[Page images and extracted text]
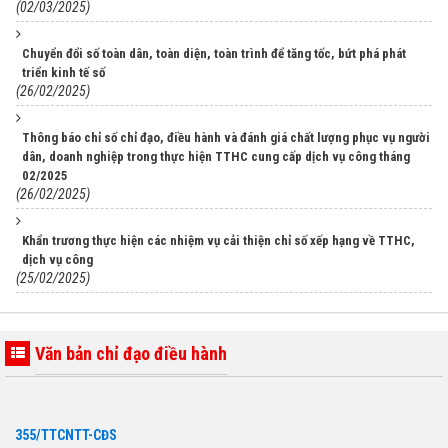
(02/03/2025)
Chuyển đổi số toàn dân, toàn diện, toàn trình để tăng tốc, bứt phá phát
triển kinh tế số
(26/02/2025)
Thông báo chỉ số chỉ đạo, điều hành và đánh giá chất lượng phục vụ người
dân, doanh nghiệp trong thực hiện TTHC cung cấp dịch vụ công tháng
02/2025
(26/02/2025)
Khẩn trương thực hiện các nhiệm vụ cải thiện chỉ số xếp hạng về TTHC,
dịch vụ công
(25/02/2025)
Văn bản chỉ đạo điều hành
355/TTCNTT-CĐS
Danh mục TTHC đủ điều kiện cung cấp DVCTT toàn trình, một phần, cung
cấp thông tin thuộc phạm vi quản lý của BKHCN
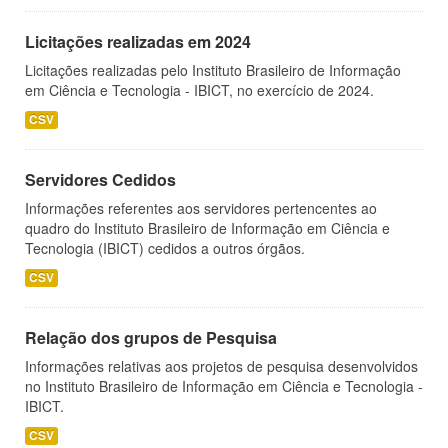
Licitações realizadas em 2024
Licitações realizadas pelo Instituto Brasileiro de Informação
em Ciência e Tecnologia - IBICT, no exercício de 2024.
CSV
Servidores Cedidos
Informações referentes aos servidores pertencentes ao
quadro do Instituto Brasileiro de Informação em Ciência e
Tecnologia (IBICT) cedidos a outros órgãos.
CSV
Relação dos grupos de Pesquisa
Informações relativas aos projetos de pesquisa desenvolvidos
no Instituto Brasileiro de Informação em Ciência e Tecnologia -
IBICT.
CSV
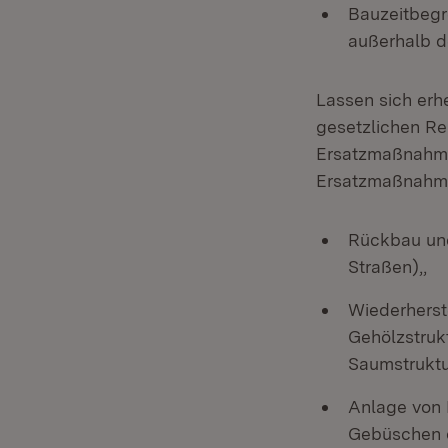
Bauzeitbegr
außerhalb d
Lassen sich erh
gesetzlichen Re
Ersatzmaßnahme
Ersatzmaßnahme
Rückbau und
Straßen),,
Wiederherst
Gehölzstruk
Saumstruktu
Anlage von 
Gebüschen 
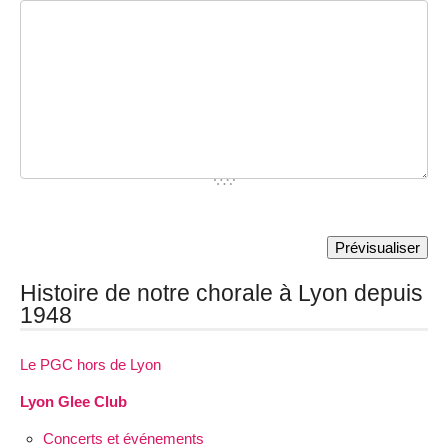
Histoire de notre chorale à Lyon depuis
1948
Le PGC hors de Lyon
Lyon Glee Club
Concerts et événements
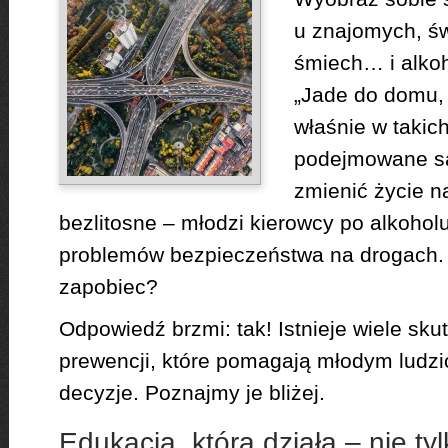
u znajomych, ś
śmiech… i alkoh
„Jade do domu, 
właśnie w taki
podejmowane są
zmienić życie n
bezlitosne – młodzi kierowcy po alkohol
problemów bezpieczeństwa na drogach.
zapobiec?
Odpowiedź brzmi: tak! Istnieje wiele sk
prewencji, które pomagają młodym lud
decyzje. Poznajmy je bliżej.
Edukacja, która działa – nie ty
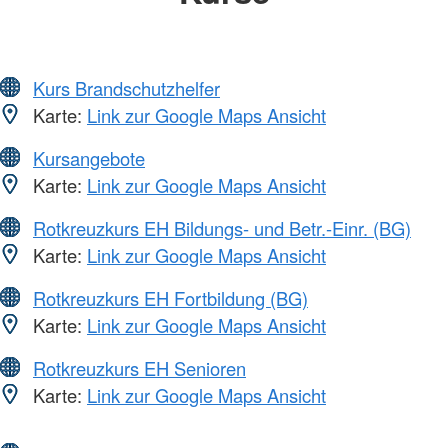
Kurs Brandschutzhelfer
Karte:
Link zur Google Maps Ansicht
Kursangebote
Karte:
Link zur Google Maps Ansicht
Rotkreuzkurs EH Bildungs- und Betr.-Einr. (BG)
Karte:
Link zur Google Maps Ansicht
Rotkreuzkurs EH Fortbildung (BG)
Karte:
Link zur Google Maps Ansicht
Rotkreuzkurs EH Senioren
Karte:
Link zur Google Maps Ansicht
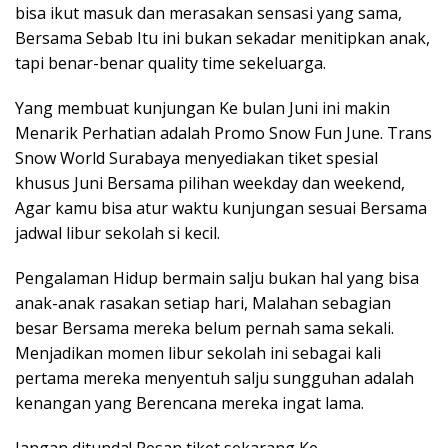
bisa ikut masuk dan merasakan sensasi yang sama,
Bersama Sebab Itu ini bukan sekadar menitipkan anak,
tapi benar-benar quality time sekeluarga.
Yang membuat kunjungan Ke bulan Juni ini makin
Menarik Perhatian adalah Promo Snow Fun June. Trans
Snow World Surabaya menyediakan tiket spesial
khusus Juni Bersama pilihan weekday dan weekend,
Agar kamu bisa atur waktu kunjungan sesuai Bersama
jadwal libur sekolah si kecil.
Pengalaman Hidup bermain salju bukan hal yang bisa
anak-anak rasakan setiap hari, Malahan sebagian
besar Bersama mereka belum pernah sama sekali.
Menjadikan momen libur sekolah ini sebagai kali
pertama mereka menyentuh salju sungguhan adalah
kenangan yang Berencana mereka ingat lama.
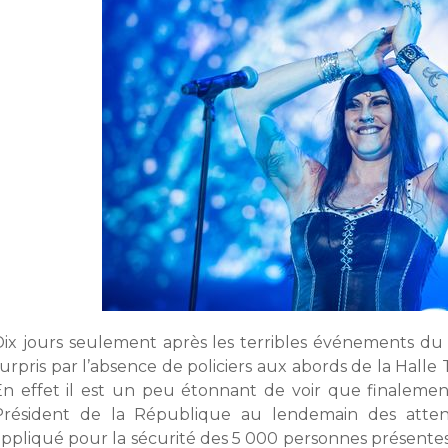
Dix jours seulement après les terribles événements du B
surpris par l’absence de policiers aux abords de la Hall
En effet il est un peu étonnant de voir que finalemen
Président de la République au lendemain des attent
appliqué pour la sécurité des 5 000 personnes présentes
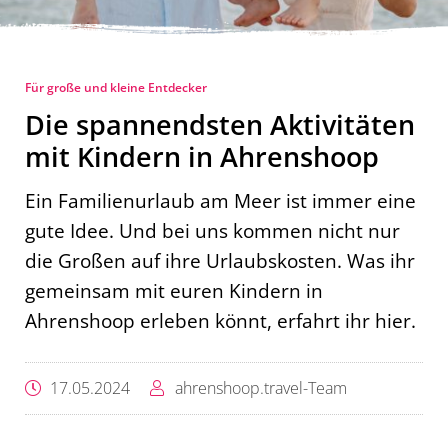
Für große und kleine Entdecker
Die spannendsten Aktivitäten
mit Kindern in Ahrenshoop
Ein Familienurlaub am Meer ist immer eine
gute Idee. Und bei uns kommen nicht nur
die Großen auf ihre Urlaubskosten. Was ihr
gemeinsam mit euren Kindern in
Ahrenshoop erleben könnt, erfahrt ihr hier.
17.05.2024
ahrenshoop.travel-Team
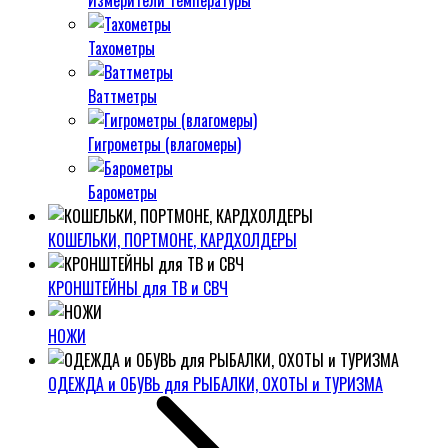
Измерители температуры
Тахометры
Ваттметры
Гигрометры (влагомеры)
Барометры
КОШЕЛЬКИ, ПОРТМОНЕ, КАРДХОЛДЕРЫ
КРОНШТЕЙНЫ для ТВ и СВЧ
НОЖИ
ОДЕЖДА и ОБУВЬ для РЫБАЛКИ, ОХОТЫ и ТУРИЗМА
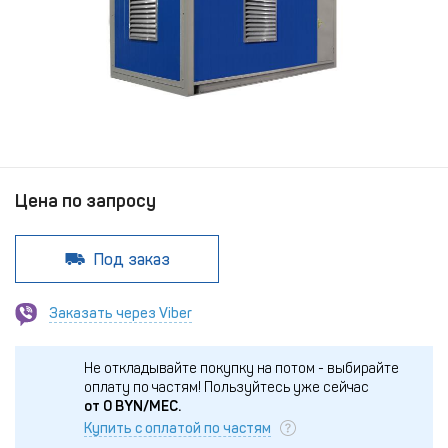
Цена по запросу
Под заказ
Заказать через Viber
Не откладывайте покупку на потом - выбирайте
оплату по частям!
Пользуйтесь уже сейчас
от
0
BYN/МЕС.
Купить с оплатой по частям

YOUR INSTRUCTIONS.
The copy should hold only the lines from the one with "dân, doanh nghiệp" through the one with "Licitações realizadas em 2024", exactly as they stand above. Leave out the pictures.

YOUR RESPONSE.
dân, doanh nghiệp trong thực hiện TTHC cung cấp dịch vụ công tháng
02/2025
(26/02/2025)
Khẩn trương thực hiện các nhiệm vụ cải thiện chỉ số xếp hạng về TTHC,
dịch vụ công
(25/02/2025)
Văn bản chỉ đạo điều hành
355/TTCNTT-CĐS
Danh mục TTHC đủ điều kiện cung cấp DVCTT toàn trình, một phần, cung
cấp thông tin thuộc phạm vi quản lý của BKHCN
Licitações realizadas em 2024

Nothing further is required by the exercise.